I recently received some queries on our paper: S. Mohamed, K. Heller and Z. Ghahramani. Bayesian and L1 Approaches for Sparse Unsupervised Learning. International Conference on Machine Learning (ICML), June 2012 .
The questions were very good and I thought it would be useful to post these for future reference. The paper looked at Bayesian and optimisation approaches for learning sparse models. For Bayesian models, we advocated the use of spike-and-slab sparse models and specified an adapted latent Gaussian model with an additional set of discrete latent variables to specify when a latent dimension is sparse or not. This allows exact zeroes in the Bayesian sampling and improved performance in many settings. Three questions that came up were:
Rationale for the latent variable sampling scheme
There are many approaches to dealing with the spike z, and slab v, in MCMC:
- We could do naive sampling: sample Z conditioned on V, and then V conditioned on Z.
- We could sample Z integrating out V (which is what we show in eqs 5 and 6).
- Other joint sampling, such as sampling V first (integrating Z).
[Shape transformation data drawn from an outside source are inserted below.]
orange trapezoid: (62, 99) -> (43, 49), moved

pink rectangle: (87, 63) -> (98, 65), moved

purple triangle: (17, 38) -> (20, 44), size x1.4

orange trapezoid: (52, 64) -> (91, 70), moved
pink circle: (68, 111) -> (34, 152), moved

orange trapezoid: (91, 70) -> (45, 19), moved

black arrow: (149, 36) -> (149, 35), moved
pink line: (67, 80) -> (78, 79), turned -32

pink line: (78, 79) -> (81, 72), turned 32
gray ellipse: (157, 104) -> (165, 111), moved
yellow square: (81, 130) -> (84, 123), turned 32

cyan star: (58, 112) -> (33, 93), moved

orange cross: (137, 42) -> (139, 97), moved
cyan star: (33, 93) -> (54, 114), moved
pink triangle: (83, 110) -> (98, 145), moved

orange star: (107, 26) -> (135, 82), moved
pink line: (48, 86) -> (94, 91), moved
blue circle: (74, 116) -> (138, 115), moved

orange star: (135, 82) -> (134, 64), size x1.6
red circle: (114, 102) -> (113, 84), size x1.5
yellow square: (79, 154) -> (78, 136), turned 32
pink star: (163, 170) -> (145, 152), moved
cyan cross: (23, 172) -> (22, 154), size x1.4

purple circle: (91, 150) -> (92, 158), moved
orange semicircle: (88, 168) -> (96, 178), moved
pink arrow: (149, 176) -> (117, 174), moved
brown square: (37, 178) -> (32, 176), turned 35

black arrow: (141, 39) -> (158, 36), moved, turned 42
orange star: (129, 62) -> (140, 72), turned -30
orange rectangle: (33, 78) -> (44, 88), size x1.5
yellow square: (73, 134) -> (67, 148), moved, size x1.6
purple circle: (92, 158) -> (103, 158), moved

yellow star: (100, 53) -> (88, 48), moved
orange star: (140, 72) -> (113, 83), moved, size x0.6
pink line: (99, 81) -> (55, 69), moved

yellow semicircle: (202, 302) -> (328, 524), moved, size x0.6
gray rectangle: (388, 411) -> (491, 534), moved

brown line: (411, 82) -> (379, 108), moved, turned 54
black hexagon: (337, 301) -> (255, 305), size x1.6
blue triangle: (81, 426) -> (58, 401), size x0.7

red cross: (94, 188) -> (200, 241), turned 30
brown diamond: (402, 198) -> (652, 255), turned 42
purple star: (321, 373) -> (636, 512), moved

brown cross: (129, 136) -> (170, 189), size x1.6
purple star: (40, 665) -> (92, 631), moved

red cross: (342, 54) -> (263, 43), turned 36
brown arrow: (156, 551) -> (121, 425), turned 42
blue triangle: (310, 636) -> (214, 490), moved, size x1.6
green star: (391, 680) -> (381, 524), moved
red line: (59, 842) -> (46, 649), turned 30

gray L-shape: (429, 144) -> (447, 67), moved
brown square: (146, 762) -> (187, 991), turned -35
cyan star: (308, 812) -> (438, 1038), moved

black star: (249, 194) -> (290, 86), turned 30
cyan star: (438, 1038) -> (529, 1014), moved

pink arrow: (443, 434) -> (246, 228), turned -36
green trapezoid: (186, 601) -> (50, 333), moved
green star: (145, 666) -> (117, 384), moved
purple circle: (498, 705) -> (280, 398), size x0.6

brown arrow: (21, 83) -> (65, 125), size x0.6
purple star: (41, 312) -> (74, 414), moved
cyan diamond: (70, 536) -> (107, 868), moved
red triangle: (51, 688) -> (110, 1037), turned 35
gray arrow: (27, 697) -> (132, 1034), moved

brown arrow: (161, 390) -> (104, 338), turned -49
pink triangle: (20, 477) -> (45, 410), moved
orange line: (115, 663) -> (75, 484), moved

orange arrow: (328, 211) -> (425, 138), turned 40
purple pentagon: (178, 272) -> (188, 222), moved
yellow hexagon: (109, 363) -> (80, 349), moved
All three have been shown in other contexts and when a collapsed or uncollapsed method is best depends on the complexity of the model and the data being used, but none form a standard approach. Approach 3 would involve summing over all combinations of the discrete latent variables, and hence we did not follow this route. We tried both approaches 1 and 2 (both collapsed and uncollapsed versions of the sampler), and we found the collapsed version quickly informs us of the state of the slab overall, and gave better performance (and makes intuitive sense since we account for the variation and dependency on the slab components). For other variables we wanted better performance than standard MH, and went with the slice sampler since our experience is that slice sampling generates smarter proposals and is straightforward to implement.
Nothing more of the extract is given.